*** Opening of SUPPLIED RECORDS ***

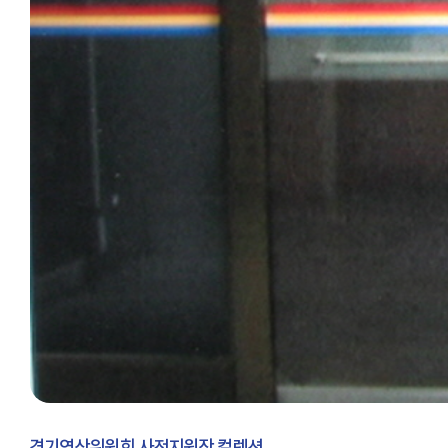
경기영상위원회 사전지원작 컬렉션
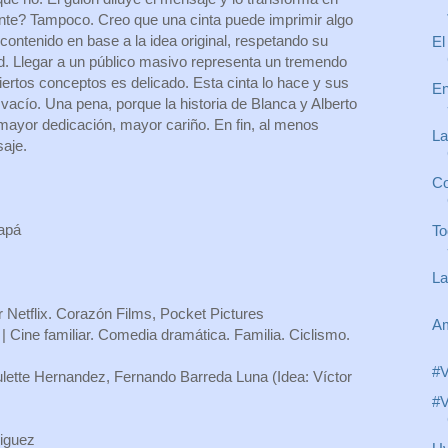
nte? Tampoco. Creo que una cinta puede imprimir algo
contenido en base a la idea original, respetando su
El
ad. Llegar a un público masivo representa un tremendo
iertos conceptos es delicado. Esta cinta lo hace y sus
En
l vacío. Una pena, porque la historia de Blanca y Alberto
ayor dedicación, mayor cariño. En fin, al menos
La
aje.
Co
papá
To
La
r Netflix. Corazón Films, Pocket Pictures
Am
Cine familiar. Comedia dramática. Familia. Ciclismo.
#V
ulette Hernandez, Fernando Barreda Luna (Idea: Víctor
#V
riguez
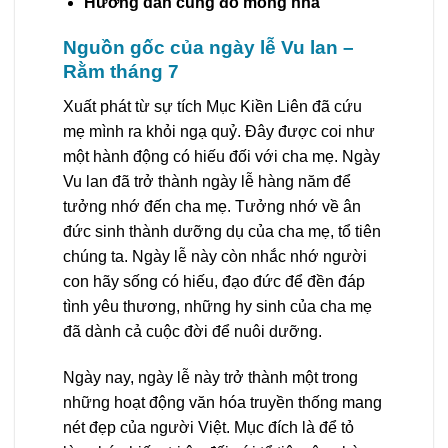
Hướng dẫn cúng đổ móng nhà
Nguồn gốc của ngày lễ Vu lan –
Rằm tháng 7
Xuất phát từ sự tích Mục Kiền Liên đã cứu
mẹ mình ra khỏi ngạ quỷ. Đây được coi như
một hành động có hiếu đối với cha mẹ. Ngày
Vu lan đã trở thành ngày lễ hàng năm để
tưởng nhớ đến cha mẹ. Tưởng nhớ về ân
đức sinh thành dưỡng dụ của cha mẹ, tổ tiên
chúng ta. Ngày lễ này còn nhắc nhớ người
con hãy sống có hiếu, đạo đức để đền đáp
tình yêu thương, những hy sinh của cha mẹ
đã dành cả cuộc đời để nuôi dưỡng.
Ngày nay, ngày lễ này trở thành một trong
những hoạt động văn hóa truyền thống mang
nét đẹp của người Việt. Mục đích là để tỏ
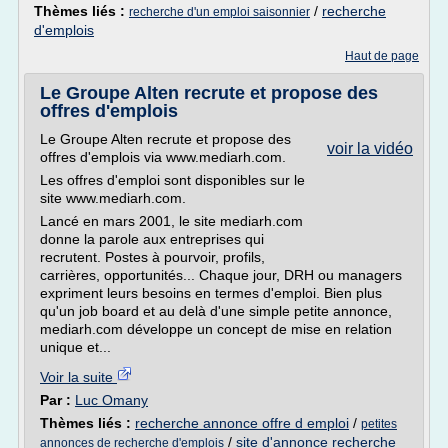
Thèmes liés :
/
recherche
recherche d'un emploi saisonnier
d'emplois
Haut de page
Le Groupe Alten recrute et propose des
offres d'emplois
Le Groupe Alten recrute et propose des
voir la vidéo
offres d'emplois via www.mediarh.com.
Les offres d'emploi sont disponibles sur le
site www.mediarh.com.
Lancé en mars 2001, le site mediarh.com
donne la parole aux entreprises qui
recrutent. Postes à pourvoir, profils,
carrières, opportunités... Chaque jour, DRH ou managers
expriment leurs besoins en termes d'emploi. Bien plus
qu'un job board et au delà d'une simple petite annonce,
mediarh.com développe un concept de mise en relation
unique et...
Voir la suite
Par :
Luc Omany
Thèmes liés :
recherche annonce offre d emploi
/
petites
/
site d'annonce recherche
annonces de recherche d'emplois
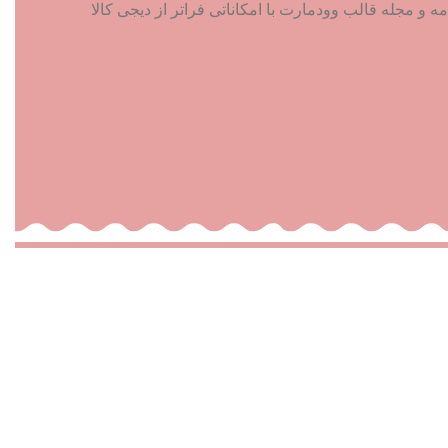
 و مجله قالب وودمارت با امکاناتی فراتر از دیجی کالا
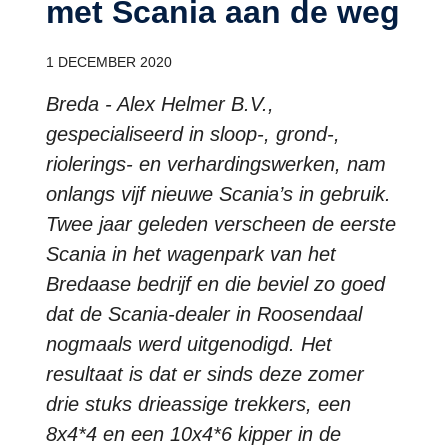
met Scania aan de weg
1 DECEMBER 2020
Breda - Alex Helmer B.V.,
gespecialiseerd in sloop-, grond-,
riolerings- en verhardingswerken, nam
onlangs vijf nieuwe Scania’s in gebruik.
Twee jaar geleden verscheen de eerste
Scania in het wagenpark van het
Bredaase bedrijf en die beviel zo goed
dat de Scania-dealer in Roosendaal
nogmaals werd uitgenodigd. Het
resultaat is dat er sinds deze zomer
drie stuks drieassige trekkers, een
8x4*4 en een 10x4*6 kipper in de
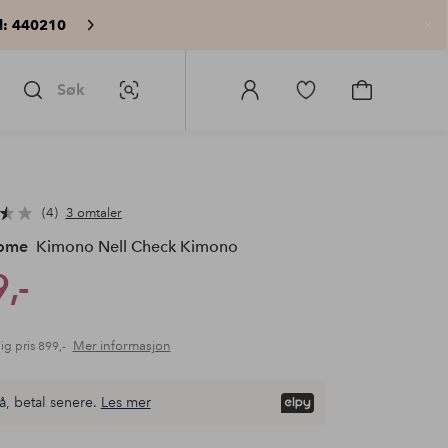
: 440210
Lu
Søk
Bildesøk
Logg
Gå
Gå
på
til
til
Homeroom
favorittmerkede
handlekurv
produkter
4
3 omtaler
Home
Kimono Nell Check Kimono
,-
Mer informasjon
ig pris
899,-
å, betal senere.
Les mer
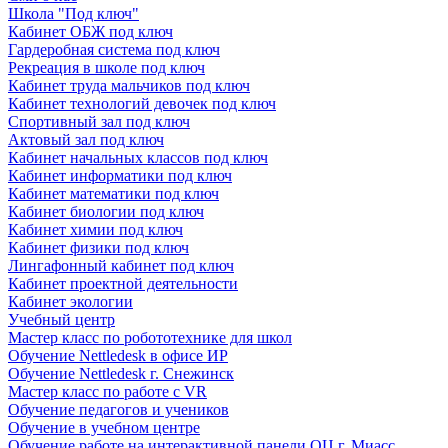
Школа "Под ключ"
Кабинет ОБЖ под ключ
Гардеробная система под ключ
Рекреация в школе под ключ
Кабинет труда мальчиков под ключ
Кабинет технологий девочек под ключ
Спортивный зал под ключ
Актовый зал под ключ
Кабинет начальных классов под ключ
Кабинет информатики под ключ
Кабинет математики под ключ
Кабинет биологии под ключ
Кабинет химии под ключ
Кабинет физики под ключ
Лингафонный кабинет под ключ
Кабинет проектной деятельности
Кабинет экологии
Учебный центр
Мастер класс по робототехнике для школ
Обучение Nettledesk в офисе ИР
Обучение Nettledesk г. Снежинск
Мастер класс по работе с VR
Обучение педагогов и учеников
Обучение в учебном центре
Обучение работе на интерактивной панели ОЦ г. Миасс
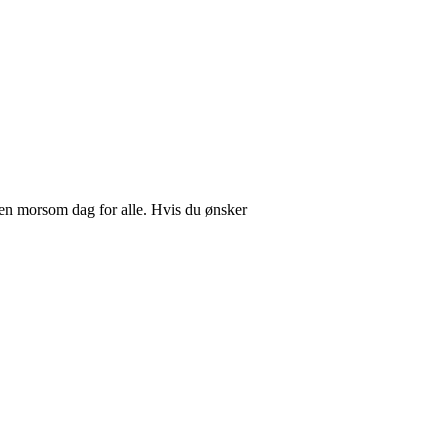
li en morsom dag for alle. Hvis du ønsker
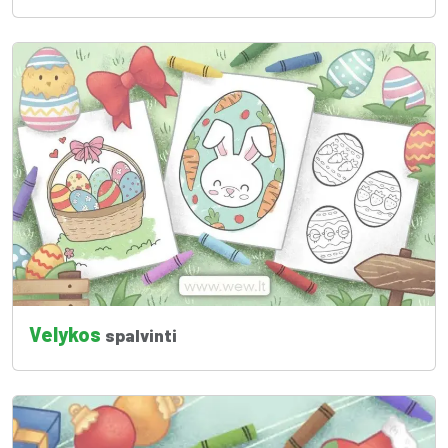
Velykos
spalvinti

*** Close of SUPPLIED RECORDS ***

*WHAT THE TASK ASKS*. Write out the lines of the material above exactly, from its first line through the line that contains "Hướng dẫn cúng đổ móng nhà", so that no picture appears in the copy.

*TASK SOLUTION*.
경기영상위원회 사전지원작 컬렉션
nte? Tampoco. Creo que una cinta puede imprimir algo
contenido en base a la idea original, respetando su
El
ad. Llegar a un público masivo representa un tremendo
iertos conceptos es delicado. Esta cinta lo hace y sus
En
l vacío. Una pena, porque la historia de Blanca y Alberto
ayor dedicación, mayor cariño. En fin, al menos
La
aje.
Co
papá
To
La
r Netflix. Corazón Films, Pocket Pictures
Am
Cine familiar. Comedia dramática. Familia. Ciclismo.
#V
ulette Hernandez, Fernando Barreda Luna (Idea: Víctor
#V
riguez
Hướng dẫn cúng đổ móng nhà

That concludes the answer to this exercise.